■ TASK TO COMPLETE ■
Your copy of the lines below must match them exactly and contain no images.

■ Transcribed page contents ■
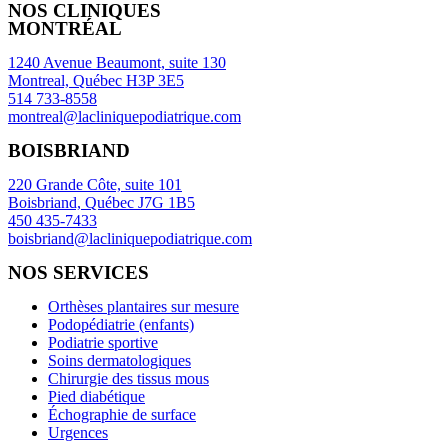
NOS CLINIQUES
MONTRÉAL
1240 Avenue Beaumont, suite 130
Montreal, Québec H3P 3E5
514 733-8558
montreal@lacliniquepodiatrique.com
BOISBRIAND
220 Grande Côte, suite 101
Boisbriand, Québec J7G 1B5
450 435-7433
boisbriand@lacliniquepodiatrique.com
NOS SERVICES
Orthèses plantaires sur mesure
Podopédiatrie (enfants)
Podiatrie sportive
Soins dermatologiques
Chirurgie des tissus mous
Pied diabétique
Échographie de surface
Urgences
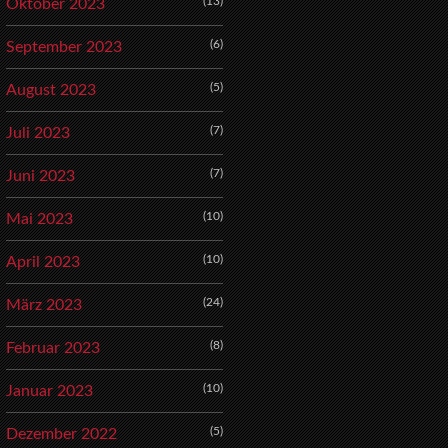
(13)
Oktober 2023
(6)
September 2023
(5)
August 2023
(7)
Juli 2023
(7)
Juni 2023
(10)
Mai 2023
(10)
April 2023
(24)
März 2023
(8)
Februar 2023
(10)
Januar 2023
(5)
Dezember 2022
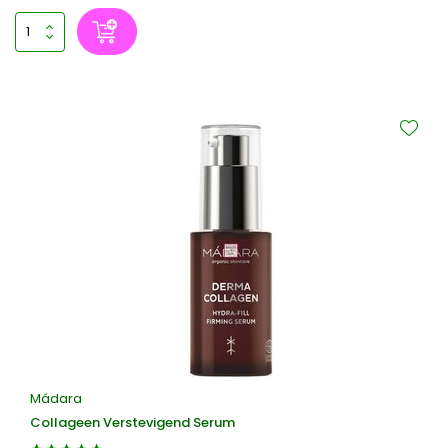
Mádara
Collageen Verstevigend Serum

■ TASK RESULT ■
NOS CLINIQUES
MONTRÉAL
1240 Avenue Beaumont, suite 130
Montreal, Québec H3P 3E5
514 733-8558
montreal@lacliniquepodiatrique.com
BOISBRIAND
220 Grande Côte, suite 101
Boisbriand, Québec J7G 1B5
450 435-7433
boisbriand@lacliniquepodiatrique.com
NOS SERVICES
Orthèses plantaires sur mesure
Podopédiatrie (enfants)
Podiatrie sportive
Soins dermatologiques
Chirurgie des tissus mous
Pied diabétique
Échographie de surface
Urgences
(13)
Oktober 2023
(6)
September 2023
(5)
August 2023
(7)
Juli 2023
(7)
Juni 2023
(10)
Mai 2023
(10)
April 2023
(24)
März 2023
(8)
Februar 2023
(10)
Januar 2023
(5)
Dezember 2022
Mádara
Collageen Verstevigend Serum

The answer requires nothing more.